━━━━━ Task material ━━━━━

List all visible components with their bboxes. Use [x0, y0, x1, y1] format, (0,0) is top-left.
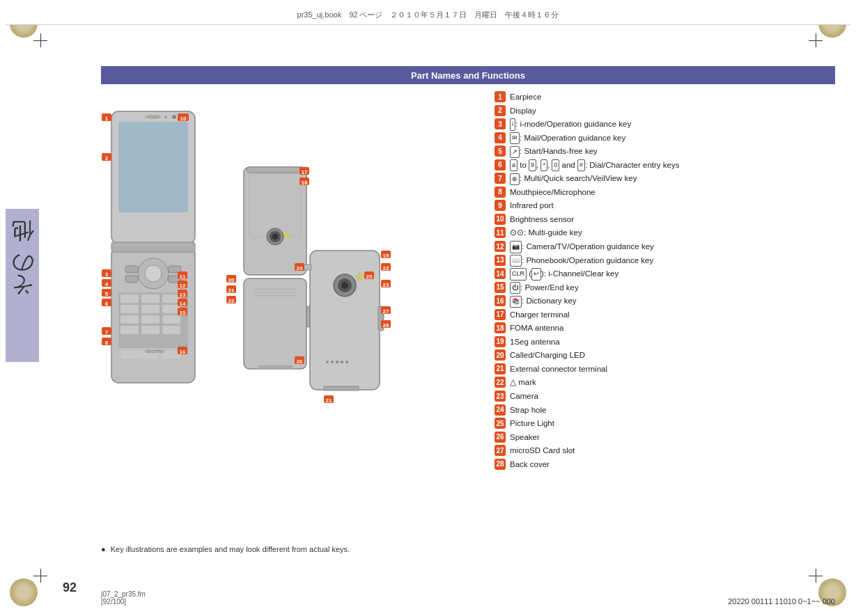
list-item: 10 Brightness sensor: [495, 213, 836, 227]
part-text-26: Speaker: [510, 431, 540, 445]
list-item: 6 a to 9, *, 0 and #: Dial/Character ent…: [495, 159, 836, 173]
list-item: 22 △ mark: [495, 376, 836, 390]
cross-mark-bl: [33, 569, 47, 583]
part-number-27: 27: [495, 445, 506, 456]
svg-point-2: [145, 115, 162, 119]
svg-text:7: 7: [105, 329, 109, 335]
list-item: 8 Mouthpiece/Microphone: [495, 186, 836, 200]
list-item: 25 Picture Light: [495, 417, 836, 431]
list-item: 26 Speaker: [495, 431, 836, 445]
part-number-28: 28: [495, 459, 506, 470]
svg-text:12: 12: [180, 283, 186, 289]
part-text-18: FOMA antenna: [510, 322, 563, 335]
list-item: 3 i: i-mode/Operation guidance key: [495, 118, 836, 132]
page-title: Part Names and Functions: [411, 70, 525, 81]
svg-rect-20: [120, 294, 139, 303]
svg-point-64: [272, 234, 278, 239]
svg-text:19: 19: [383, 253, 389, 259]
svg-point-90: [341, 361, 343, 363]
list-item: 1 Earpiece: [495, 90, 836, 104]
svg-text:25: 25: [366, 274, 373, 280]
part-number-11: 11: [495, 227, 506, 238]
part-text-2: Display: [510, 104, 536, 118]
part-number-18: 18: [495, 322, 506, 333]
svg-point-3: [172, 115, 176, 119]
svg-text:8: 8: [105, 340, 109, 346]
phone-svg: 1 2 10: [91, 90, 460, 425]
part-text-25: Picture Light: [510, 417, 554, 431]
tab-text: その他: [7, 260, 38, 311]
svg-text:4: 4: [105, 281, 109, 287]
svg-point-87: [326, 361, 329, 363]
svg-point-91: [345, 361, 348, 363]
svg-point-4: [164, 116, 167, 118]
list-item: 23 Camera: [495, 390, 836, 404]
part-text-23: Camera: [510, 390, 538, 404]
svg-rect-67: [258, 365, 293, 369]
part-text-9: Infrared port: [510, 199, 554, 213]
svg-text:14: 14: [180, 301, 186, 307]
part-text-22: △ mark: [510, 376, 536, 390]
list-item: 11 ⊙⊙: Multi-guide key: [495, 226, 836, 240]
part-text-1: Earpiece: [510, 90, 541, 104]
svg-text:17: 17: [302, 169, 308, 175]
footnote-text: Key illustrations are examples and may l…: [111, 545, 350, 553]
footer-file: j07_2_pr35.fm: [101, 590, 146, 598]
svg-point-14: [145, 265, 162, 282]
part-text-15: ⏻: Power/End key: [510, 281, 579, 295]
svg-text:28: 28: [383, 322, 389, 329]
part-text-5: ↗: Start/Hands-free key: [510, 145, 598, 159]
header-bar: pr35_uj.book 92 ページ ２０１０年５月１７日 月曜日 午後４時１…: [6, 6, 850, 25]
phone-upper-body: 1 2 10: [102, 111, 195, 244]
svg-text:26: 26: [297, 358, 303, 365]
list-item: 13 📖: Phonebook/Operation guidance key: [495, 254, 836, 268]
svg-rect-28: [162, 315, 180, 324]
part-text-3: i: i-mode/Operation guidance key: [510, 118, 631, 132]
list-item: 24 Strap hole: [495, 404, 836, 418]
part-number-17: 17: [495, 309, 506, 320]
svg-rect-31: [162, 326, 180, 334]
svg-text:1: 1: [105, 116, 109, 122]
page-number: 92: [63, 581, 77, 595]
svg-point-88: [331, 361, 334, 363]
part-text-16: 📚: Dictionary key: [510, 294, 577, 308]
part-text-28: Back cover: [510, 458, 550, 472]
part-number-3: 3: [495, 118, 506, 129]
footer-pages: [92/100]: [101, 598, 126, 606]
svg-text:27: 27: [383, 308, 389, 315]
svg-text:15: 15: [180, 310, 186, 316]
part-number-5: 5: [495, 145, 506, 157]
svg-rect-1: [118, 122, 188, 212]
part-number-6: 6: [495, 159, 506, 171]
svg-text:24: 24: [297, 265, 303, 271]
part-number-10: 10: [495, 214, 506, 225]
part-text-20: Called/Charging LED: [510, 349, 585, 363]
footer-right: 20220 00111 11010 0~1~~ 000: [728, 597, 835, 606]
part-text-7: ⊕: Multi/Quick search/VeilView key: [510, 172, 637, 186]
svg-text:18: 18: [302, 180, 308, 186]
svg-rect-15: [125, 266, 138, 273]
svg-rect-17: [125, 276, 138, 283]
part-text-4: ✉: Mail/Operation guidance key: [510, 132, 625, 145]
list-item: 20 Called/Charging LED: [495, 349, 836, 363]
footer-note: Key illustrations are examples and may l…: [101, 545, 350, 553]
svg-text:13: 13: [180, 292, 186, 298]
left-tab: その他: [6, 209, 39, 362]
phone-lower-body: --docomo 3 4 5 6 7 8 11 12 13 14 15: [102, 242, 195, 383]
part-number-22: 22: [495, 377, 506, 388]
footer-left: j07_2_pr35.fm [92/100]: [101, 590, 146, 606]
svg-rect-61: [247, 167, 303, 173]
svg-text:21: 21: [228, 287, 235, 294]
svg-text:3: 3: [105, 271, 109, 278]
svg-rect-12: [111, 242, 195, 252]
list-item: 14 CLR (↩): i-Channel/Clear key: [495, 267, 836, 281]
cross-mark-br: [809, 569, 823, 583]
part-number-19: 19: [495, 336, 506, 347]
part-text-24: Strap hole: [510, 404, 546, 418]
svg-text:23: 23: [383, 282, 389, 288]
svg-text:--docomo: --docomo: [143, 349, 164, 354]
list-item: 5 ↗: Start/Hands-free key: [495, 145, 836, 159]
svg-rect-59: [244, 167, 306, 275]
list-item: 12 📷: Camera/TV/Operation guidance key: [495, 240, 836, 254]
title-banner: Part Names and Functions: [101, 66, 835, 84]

━━━━━
━━━━━ Task material ━━━━━

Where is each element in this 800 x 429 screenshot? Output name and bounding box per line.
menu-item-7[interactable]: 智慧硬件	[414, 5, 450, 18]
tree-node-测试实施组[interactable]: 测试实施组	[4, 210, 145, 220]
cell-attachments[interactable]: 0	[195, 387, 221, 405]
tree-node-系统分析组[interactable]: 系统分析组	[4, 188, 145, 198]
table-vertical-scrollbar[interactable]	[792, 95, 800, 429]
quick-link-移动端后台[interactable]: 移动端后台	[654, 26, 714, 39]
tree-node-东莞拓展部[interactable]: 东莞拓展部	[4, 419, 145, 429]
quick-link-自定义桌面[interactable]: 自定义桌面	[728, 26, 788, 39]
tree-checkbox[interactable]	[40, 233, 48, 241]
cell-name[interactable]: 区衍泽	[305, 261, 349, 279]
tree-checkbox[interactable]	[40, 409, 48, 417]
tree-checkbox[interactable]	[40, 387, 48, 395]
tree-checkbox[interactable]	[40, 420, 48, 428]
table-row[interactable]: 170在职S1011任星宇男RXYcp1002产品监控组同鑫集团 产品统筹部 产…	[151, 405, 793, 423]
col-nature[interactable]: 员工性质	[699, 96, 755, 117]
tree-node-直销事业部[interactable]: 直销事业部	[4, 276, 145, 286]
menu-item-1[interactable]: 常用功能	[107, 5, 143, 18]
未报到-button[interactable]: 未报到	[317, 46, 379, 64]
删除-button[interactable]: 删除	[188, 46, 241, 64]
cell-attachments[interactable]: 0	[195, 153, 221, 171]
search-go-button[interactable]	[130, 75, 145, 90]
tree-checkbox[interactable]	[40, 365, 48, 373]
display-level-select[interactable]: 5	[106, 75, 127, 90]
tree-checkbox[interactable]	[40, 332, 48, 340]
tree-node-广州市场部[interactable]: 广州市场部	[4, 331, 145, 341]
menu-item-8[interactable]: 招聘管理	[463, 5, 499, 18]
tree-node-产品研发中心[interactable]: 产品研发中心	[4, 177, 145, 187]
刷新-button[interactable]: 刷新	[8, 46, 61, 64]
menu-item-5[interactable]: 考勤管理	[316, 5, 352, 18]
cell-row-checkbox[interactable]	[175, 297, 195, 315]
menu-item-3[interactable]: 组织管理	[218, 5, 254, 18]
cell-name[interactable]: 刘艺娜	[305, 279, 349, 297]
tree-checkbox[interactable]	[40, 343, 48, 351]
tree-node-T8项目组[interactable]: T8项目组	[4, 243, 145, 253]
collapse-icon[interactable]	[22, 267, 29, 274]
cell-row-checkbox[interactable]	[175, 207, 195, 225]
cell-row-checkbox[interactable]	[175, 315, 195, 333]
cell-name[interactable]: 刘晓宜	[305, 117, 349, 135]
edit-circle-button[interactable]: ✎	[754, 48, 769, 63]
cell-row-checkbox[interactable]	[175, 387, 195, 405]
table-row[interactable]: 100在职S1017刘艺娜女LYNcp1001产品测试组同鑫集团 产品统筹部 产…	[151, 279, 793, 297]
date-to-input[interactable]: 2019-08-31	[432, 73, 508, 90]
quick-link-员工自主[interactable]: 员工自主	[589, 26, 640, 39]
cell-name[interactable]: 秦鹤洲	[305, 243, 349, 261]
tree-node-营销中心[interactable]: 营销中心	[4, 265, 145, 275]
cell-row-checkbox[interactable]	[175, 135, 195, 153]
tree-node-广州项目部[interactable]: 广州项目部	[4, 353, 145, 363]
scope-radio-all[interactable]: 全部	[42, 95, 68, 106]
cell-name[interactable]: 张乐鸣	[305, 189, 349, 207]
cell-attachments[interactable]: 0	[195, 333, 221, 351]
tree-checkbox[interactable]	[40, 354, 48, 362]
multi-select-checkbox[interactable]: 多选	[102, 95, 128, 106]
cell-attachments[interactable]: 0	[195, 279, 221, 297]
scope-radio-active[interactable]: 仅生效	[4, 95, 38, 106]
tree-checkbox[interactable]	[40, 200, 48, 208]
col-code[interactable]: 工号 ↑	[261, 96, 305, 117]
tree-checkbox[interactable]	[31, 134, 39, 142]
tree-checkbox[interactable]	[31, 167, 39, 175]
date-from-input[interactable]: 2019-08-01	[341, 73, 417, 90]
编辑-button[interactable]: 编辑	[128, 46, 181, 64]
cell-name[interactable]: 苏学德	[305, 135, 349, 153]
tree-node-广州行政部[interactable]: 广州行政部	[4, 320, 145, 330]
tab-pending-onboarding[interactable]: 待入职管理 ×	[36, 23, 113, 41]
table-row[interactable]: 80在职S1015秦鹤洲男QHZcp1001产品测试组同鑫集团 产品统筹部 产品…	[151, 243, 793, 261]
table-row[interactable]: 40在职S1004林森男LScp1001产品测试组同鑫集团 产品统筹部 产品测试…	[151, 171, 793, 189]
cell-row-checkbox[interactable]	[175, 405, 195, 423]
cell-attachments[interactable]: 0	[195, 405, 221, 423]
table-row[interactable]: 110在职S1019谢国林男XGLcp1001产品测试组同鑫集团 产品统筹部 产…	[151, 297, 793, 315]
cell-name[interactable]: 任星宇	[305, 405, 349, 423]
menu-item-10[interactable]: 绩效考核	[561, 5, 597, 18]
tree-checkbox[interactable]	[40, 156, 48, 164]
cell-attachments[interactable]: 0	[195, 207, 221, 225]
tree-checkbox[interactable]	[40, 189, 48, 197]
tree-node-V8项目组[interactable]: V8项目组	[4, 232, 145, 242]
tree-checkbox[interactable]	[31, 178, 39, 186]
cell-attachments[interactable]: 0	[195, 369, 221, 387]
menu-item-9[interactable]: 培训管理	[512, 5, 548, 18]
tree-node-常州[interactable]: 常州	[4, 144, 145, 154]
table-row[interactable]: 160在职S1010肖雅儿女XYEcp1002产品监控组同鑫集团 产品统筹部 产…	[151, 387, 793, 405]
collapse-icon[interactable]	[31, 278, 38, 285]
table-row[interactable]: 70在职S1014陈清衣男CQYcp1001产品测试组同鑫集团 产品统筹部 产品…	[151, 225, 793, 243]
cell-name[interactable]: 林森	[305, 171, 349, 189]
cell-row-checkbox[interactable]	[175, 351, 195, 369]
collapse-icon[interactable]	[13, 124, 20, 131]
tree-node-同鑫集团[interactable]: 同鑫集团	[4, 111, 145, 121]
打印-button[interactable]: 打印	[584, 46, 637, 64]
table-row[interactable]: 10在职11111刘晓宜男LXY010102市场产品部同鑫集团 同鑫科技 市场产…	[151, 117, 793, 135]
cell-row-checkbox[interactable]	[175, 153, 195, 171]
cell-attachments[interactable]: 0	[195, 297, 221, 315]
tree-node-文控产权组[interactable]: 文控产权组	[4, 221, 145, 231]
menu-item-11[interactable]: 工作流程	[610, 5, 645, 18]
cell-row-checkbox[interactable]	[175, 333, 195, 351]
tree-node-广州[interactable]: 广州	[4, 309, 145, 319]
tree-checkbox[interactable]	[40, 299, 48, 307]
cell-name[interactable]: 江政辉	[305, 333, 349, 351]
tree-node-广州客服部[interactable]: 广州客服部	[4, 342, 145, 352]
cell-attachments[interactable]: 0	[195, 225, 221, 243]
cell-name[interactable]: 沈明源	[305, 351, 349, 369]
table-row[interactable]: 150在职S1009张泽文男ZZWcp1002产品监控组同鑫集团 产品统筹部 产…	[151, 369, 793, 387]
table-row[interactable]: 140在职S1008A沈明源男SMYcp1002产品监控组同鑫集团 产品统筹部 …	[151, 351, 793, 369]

━━━━━

* **The problem**: Every line of the entries above that includes "Hands" should be copied.

* **Answer to this task**:
part-text-5: ↗: Start/Hands-free key: [510, 145, 598, 159]
list-item: 5 ↗: Start/Hands-free key: [495, 145, 836, 159]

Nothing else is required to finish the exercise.